Quem não é hétero é o quê? É provável que você pense ‘gay’, ou talvez até ‘lésbica’. A bissexualidade, uma das formas de amar e de se relacionar que mais encaram os preconceitos e tabus do cotidiano, é uma identidade distinta. Uma sexualidade elevada a dois e uma orientação harmonicamente homossexual e heterossexual. Para muitos, uma oscilação; para outros, uma busca pela autoaceitação. Realidade: a letra B da sigla LGBT+ ainda luta por sua legitimação fora e dentro de um dos movimentos de minorias mais poderosos da nossa cultura. Portanto, há muito ainda para se lutar e, neste domingo, vai ocorrer a 20ª Parada do Orgulho LGBT de Belo Horizonte, que espera receber 60 mil pessoas na Praça da Estação.

Praticamente sozinha, a bissexualidade enfrenta resistência e pode ser considerada a mais "destabulizadora" das identidades. "Não somos gays e nem héteros. Não há confusão. Sinto atração por homens e por mulheres. Sou bi", declara Matheus Dias, de 30 anos. Ele é tatuador e artista plástico de BH e reitera a ideia de que a orientação é incompreendida. "Se você não fala sobre isso, é comum apontarem o dedo e falarem que você é um gay que não saiu do armário. É muito importante levantar essa bandeira pelo simples (e péssimo) motivo que é a sociedade te falando o tempo inteiro que você está errado."

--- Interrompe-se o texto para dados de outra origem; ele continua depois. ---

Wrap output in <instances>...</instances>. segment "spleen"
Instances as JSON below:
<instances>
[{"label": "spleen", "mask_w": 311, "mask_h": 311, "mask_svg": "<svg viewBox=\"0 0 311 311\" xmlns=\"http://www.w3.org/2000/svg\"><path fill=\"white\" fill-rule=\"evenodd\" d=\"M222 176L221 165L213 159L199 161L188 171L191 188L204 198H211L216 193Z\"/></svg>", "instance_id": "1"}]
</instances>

Porém, Matheus se diz um homem de sorte, já que se identificou e se entendeu rapidamente com a sua sexualidade: aos 15 anos teve suas primeiras experiências amorosas com uma pessoa do mesmo sexo. “Já tinha namorado garotas. Demorei a entender se era gay, se estava me enganando ao gostar de garotas. Mas percebi que não. Mas preferi ficar com mulheres porque era mais fácil, pois não precisava falar sobre isso. Só aos 24 anos entendi a importância de falar sobre ser bissexual”, afirma.

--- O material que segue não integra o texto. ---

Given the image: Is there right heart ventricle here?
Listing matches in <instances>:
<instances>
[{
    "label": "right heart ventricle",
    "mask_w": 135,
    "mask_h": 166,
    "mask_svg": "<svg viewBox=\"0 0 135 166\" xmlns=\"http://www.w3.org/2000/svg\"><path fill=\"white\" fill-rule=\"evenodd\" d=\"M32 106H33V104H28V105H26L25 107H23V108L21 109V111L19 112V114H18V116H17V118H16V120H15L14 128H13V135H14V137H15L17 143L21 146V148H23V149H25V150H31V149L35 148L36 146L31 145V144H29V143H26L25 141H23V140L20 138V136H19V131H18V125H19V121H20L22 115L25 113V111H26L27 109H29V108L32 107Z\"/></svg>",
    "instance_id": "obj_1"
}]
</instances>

Analice Souza passou por um processo de entendimento parecido com o de Matheus. Aos 32, a empresária, dona do Oliver Art Bar, conta que as pessoas tendem a achar que tudo se trata de uma “fase bissexual”. “Se for uma fase, tem 18 anos que estou nela”, ela ri. “Na adolescência, comecei a conviver com orientações diversas. Ficava com meninas por ‘brincadeira’ e curiosidade, até que me apaixonei por uma mulher e entendi que não era algo transitório. Então, assumi a identidade bi”, relembra.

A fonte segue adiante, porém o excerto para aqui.